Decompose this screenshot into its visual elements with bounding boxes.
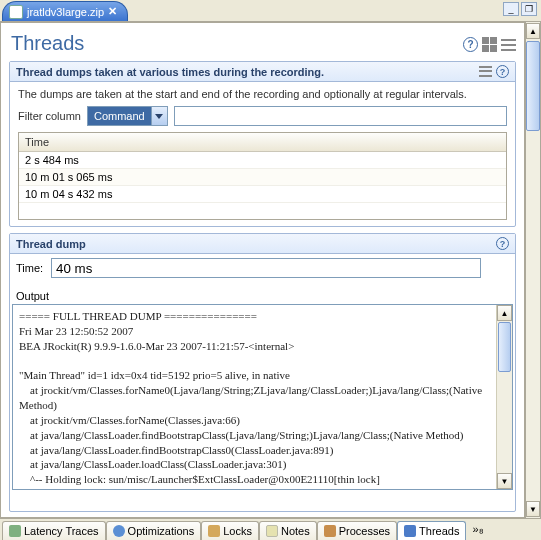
chevron-down-icon[interactable] <box>151 107 167 125</box>
thread-dump-title: Thread dump <box>16 238 86 250</box>
page-scrollbar[interactable]: ▲ ▼ <box>525 22 541 518</box>
table-row[interactable]: 2 s 484 ms <box>19 152 506 169</box>
scroll-thumb[interactable] <box>498 322 511 372</box>
tab-optimizations[interactable]: Optimizations <box>106 521 202 541</box>
scroll-thumb[interactable] <box>526 41 540 131</box>
minimize-button[interactable]: _ <box>503 2 519 16</box>
tab-label: Processes <box>339 525 390 537</box>
filter-column-value: Command <box>88 107 151 125</box>
thread-dump-section: Thread dump ? Time: Output ===== FULL TH… <box>9 233 516 512</box>
thread-dumps-title: Thread dumps taken at various times duri… <box>16 66 324 78</box>
latency-icon <box>9 525 21 537</box>
time-field[interactable] <box>51 258 481 278</box>
thread-dump-help-icon[interactable]: ? <box>496 237 509 250</box>
thread-dumps-section: Thread dumps taken at various times duri… <box>9 61 516 227</box>
view-grid-icon[interactable] <box>482 37 497 52</box>
filter-column-label: Filter column <box>18 110 81 122</box>
file-tab-label: jratldv3large.zip <box>27 6 104 18</box>
scroll-down-icon[interactable]: ▼ <box>497 473 512 489</box>
tab-locks[interactable]: Locks <box>201 521 259 541</box>
thread-dump-header: Thread dump ? <box>10 234 515 254</box>
thread-dumps-header: Thread dumps taken at various times duri… <box>10 62 515 82</box>
table-column-time[interactable]: Time <box>19 133 506 152</box>
tabs-overflow-button[interactable]: »₈ <box>466 523 488 536</box>
section-list-icon[interactable] <box>479 65 492 78</box>
filter-text-input[interactable] <box>174 106 507 126</box>
maximize-button[interactable]: ❐ <box>521 2 537 16</box>
lock-icon <box>208 525 220 537</box>
tab-label: Threads <box>419 525 459 537</box>
notes-icon <box>266 525 278 537</box>
tab-label: Notes <box>281 525 310 537</box>
time-label: Time: <box>16 262 43 274</box>
output-content[interactable]: ===== FULL THREAD DUMP =============== F… <box>13 305 496 489</box>
file-icon <box>9 5 23 19</box>
scroll-up-icon[interactable]: ▲ <box>526 23 540 39</box>
tab-label: Optimizations <box>128 525 195 537</box>
tab-label: Latency Traces <box>24 525 99 537</box>
tab-latency-traces[interactable]: Latency Traces <box>2 521 106 541</box>
view-list-icon[interactable] <box>501 37 516 52</box>
window-controls: _ ❐ <box>503 2 537 16</box>
output-label: Output <box>16 290 515 302</box>
scroll-down-icon[interactable]: ▼ <box>526 501 540 517</box>
thread-dumps-description: The dumps are taken at the start and end… <box>18 88 507 106</box>
table-row[interactable]: 10 m 01 s 065 ms <box>19 169 506 186</box>
output-scrollbar[interactable]: ▲ ▼ <box>496 305 512 489</box>
tab-threads[interactable]: Threads <box>397 521 466 541</box>
tab-notes[interactable]: Notes <box>259 521 317 541</box>
close-icon[interactable]: ✕ <box>108 5 117 18</box>
content-area: Threads ? Thread dumps taken at various … <box>0 22 525 518</box>
optimizations-icon <box>113 525 125 537</box>
help-icon[interactable]: ? <box>463 37 478 52</box>
tab-processes[interactable]: Processes <box>317 521 397 541</box>
scroll-up-icon[interactable]: ▲ <box>497 305 512 321</box>
page-title: Threads <box>9 28 84 61</box>
thread-dumps-table: Time 2 s 484 ms 10 m 01 s 065 ms 10 m 04… <box>18 132 507 220</box>
output-box: ===== FULL THREAD DUMP =============== F… <box>12 304 513 490</box>
filter-column-combo[interactable]: Command <box>87 106 168 126</box>
file-tab-bar: jratldv3large.zip ✕ _ ❐ <box>0 0 541 22</box>
file-tab[interactable]: jratldv3large.zip ✕ <box>2 1 128 21</box>
threads-icon <box>404 525 416 537</box>
bottom-tab-bar: Latency Traces Optimizations Locks Notes… <box>0 518 541 540</box>
tab-label: Locks <box>223 525 252 537</box>
table-row[interactable]: 10 m 04 s 432 ms <box>19 186 506 203</box>
processes-icon <box>324 525 336 537</box>
section-help-icon[interactable]: ? <box>496 65 509 78</box>
table-empty-row <box>19 203 506 219</box>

--

| Problem to work on |
Each line of the listing above should be retyped exactly, with no pictures.

| Response box |
Decompose this screenshot into its visual elements with bounding boxes.
chevron-down-icon[interactable] <box>151 107 167 125</box>
thread-dump-title: Thread dump <box>16 238 86 250</box>
page-scrollbar[interactable]: ▲ ▼ <box>525 22 541 518</box>
table-row[interactable]: 2 s 484 ms <box>19 152 506 169</box>
scroll-thumb[interactable] <box>498 322 511 372</box>
tab-optimizations[interactable]: Optimizations <box>106 521 202 541</box>
scroll-thumb[interactable] <box>526 41 540 131</box>
minimize-button[interactable]: _ <box>503 2 519 16</box>
tab-label: Processes <box>339 525 390 537</box>
filter-column-value: Command <box>88 107 151 125</box>
thread-dump-section: Thread dump ? Time: Output ===== FULL TH… <box>9 233 516 512</box>
thread-dumps-title: Thread dumps taken at various times duri… <box>16 66 324 78</box>
latency-icon <box>9 525 21 537</box>
time-field[interactable] <box>51 258 481 278</box>
thread-dump-help-icon[interactable]: ? <box>496 237 509 250</box>
thread-dumps-section: Thread dumps taken at various times duri… <box>9 61 516 227</box>
view-grid-icon[interactable] <box>482 37 497 52</box>
filter-column-label: Filter column <box>18 110 81 122</box>
file-tab-label: jratldv3large.zip <box>27 6 104 18</box>
scroll-down-icon[interactable]: ▼ <box>497 473 512 489</box>
tab-locks[interactable]: Locks <box>201 521 259 541</box>
thread-dump-header: Thread dump ? <box>10 234 515 254</box>
thread-dumps-header: Thread dumps taken at various times duri… <box>10 62 515 82</box>
table-column-time[interactable]: Time <box>19 133 506 152</box>
tabs-overflow-button[interactable]: »₈ <box>466 523 488 536</box>
section-list-icon[interactable] <box>479 65 492 78</box>
filter-text-input[interactable] <box>174 106 507 126</box>
maximize-button[interactable]: ❐ <box>521 2 537 16</box>
lock-icon <box>208 525 220 537</box>
tab-label: Threads <box>419 525 459 537</box>
notes-icon <box>266 525 278 537</box>
tab-label: Notes <box>281 525 310 537</box>
time-label: Time: <box>16 262 43 274</box>
output-content[interactable]: ===== FULL THREAD DUMP =============== F… <box>13 305 496 489</box>
file-icon <box>9 5 23 19</box>
scroll-up-icon[interactable]: ▲ <box>526 23 540 39</box>
tab-label: Optimizations <box>128 525 195 537</box>
tab-label: Latency Traces <box>24 525 99 537</box>
tab-latency-traces[interactable]: Latency Traces <box>2 521 106 541</box>
view-list-icon[interactable] <box>501 37 516 52</box>
window-controls: _ ❐ <box>503 2 537 16</box>
output-label: Output <box>16 290 515 302</box>
scroll-down-icon[interactable]: ▼ <box>526 501 540 517</box>
thread-dumps-description: The dumps are taken at the start and end… <box>18 88 507 106</box>
table-row[interactable]: 10 m 01 s 065 ms <box>19 169 506 186</box>
output-scrollbar[interactable]: ▲ ▼ <box>496 305 512 489</box>
tab-threads[interactable]: Threads <box>397 521 466 541</box>
tab-notes[interactable]: Notes <box>259 521 317 541</box>
close-icon[interactable]: ✕ <box>108 5 117 18</box>
content-area: Threads ? Thread dumps taken at various … <box>0 22 525 518</box>
optimizations-icon <box>113 525 125 537</box>
help-icon[interactable]: ? <box>463 37 478 52</box>
tab-processes[interactable]: Processes <box>317 521 397 541</box>
scroll-up-icon[interactable]: ▲ <box>497 305 512 321</box>
page-title: Threads <box>9 28 84 61</box>
thread-dumps-table: Time 2 s 484 ms 10 m 01 s 065 ms 10 m 04… <box>18 132 507 220</box>
output-box: ===== FULL THREAD DUMP =============== F… <box>12 304 513 490</box>
filter-column-combo[interactable]: Command <box>87 106 168 126</box>
file-tab-bar: jratldv3large.zip ✕ _ ❐ <box>0 0 541 22</box>
file-tab[interactable]: jratldv3large.zip ✕ <box>2 1 128 21</box>
threads-icon <box>404 525 416 537</box>
bottom-tab-bar: Latency Traces Optimizations Locks Notes… <box>0 518 541 540</box>
tab-label: Locks <box>223 525 252 537</box>
table-row[interactable]: 10 m 04 s 432 ms <box>19 186 506 203</box>
processes-icon <box>324 525 336 537</box>
section-help-icon[interactable]: ? <box>496 65 509 78</box>
table-empty-row <box>19 203 506 219</box>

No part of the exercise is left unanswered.